For Mrs Aboubacar, interim authorities have already proved a welcome change from Ben Ali's regime, which refused the UNHCR official recognition and largely snubbed its four officers in Tunis.
Following Ben Ali's removal, war in Libya threw the new Tunisia onto a steep learning curve in handling refugees as tens of thousands arrived seeking housing, food and medical care.
"They could easily have closed the border, but they kept it open," said Mrs Aboubacar, whose agency worked with Tunisia's army and interim government to set up a refugee camp.
The UNHCR signed a cooperation agreement with Tunisia last June and last month opened a new office in Tunis with more than 30 staff including officers whose work spans North Africa.
The agency is helping Tunisia draft laws defining the rights of refugees and asylum seekers, Mrs Aboubacar said. "In my view, this really shows that there's a different mindset."
Tunisia's new openness has also made it a popular rendezvous for civil society from around the region, with Tunis hotels often doubling as conference venues.

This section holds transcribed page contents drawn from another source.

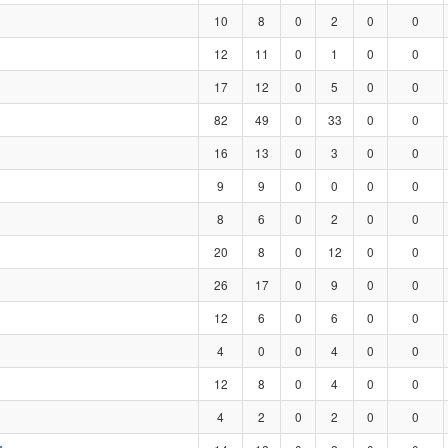
10
8
0
2
0
0
12
11
0
1
0
0
17
12
0
5
0
0
82
49
0
33
0
0
16
13
0
3
0
0
9
9
0
0
0
0
8
6
0
2
0
0
20
8
0
12
0
0
26
17
0
9
0
0
12
6
0
6
0
0
4
0
0
4
0
0
12
8
0
4
0
0
4
2
0
2
0
0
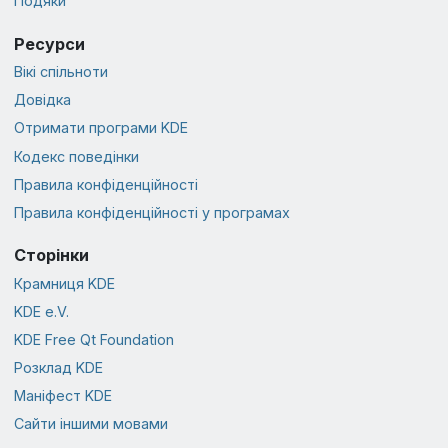
Подяки
Ресурси
Вікі спільноти
Довідка
Отримати програми KDE
Кодекс поведінки
Правила конфіденційності
Правила конфіденційності у програмах
Сторінки
Крамниця KDE
KDE e.V.
KDE Free Qt Foundation
Розклад KDE
Маніфест KDE
Сайти іншими мовами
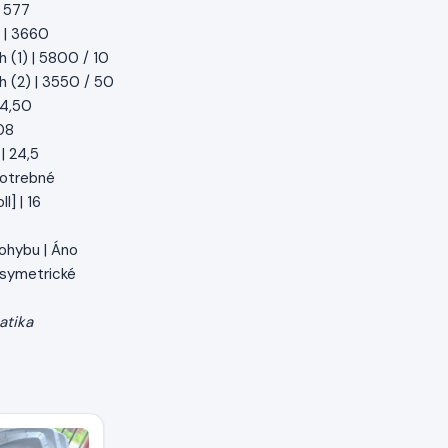
| 577
 | 3660
h (1) | 5800 / 10
h (2) | 3550 / 50
 4,50
08
| 24,5
 potrebné
l] | 16
ohybu | Áno
| symetrické
atika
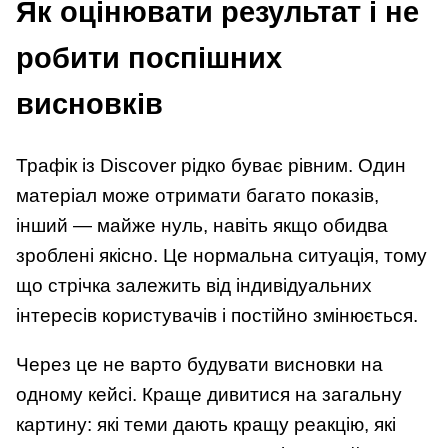
Як оцінювати результат і не
робити поспішних
висновків
Трафік із Discover рідко буває рівним. Один
матеріал може отримати багато показів,
інший — майже нуль, навіть якщо обидва
зроблені якісно. Це нормальна ситуація, тому
що стрічка залежить від індивідуальних
інтересів користувачів і постійно змінюється.
Через це не варто будувати висновки на
одному кейсі. Краще дивитися на загальну
картину: які теми дають кращу реакцію, які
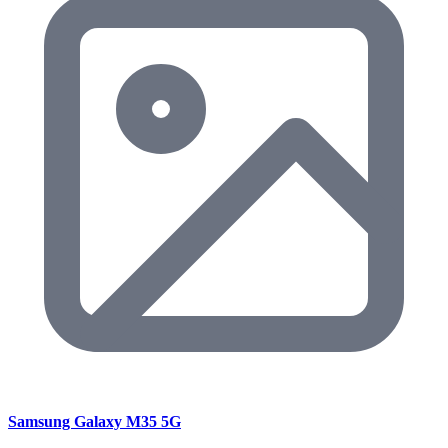
Samsung Galaxy M35 5G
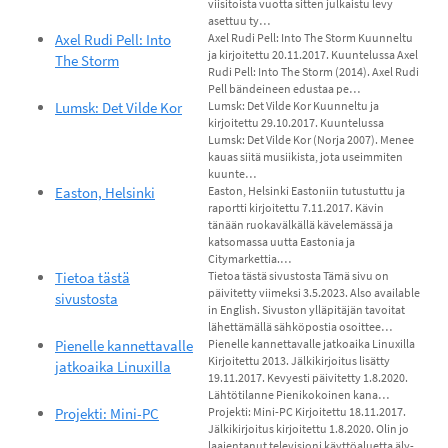
viisitoista vuotta sitten julkaistu levy
asettuu ty…
Axel Rudi Pell: Into
Axel Rudi Pell: Into The Storm Kuunneltu
ja kirjoitettu 20.11.2017. Kuuntelussa Axel
The Storm
Rudi Pell: Into The Storm (2014). Axel Rudi
Pell bändeineen edustaa pe…
Lumsk: Det Vilde Kor
Lumsk: Det Vilde Kor Kuunneltu ja
kirjoitettu 29.10.2017. Kuuntelussa
Lumsk: Det Vilde Kor (Norja 2007). Menee
kauas siitä musiikista, jota useimmiten
kuunte…
Easton, Helsinki
Easton, Helsinki Eastoniin tutustuttu ja
raportti kirjoitettu 7.11.2017. Kävin
tänään ruokavälkällä kävelemässä ja
katsomassa uutta Eastonia ja
Citymarkettia.…
Tietoa tästä
Tietoa tästä sivustosta Tämä sivu on
päivitetty viimeksi 3.5.2023. Also available
sivustosta
in English. Sivuston ylläpitäjän tavoitat
lähettämällä sähköpostia osoittee…
Pienelle kannettavalle
Pienelle kannettavalle jatkoaika Linuxilla
Kirjoitettu 2013. Jälkikirjoitus lisätty
jatkoaika Linuxilla
19.11.2017. Kevyesti päivitetty 1.8.2020.
Lähtötilanne Pienikokoinen kana…
Projekti: Mini-PC
Projekti: Mini-PC Kirjoitettu 18.11.2017.
Jälkikirjoitus kirjoitettu 1.8.2020. Olin jo
laajentanut televisioni käyttöaluetta äly-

This month Canal France International (CFI), a French media support agency funded by France's foreign ministry, partnered Tunisian media NGOs and the news website Tunisia Live for a two-day conference in Tunis on media freedoms and online journalism.
"Tunisia is a good laboratory; you can speak freely and be heard by the world," said Eric Soulier, CFI's Mediterranean and Asia director. "The conference was well-followed on Twitter."
Such changes are taking place amid "the reconfiguration of political life," he said, citing protests by Tunisian journalists this month against the government's appointment of state media directors.
"There's no Tunisian model yet," said Mr Soulier. "It's being created."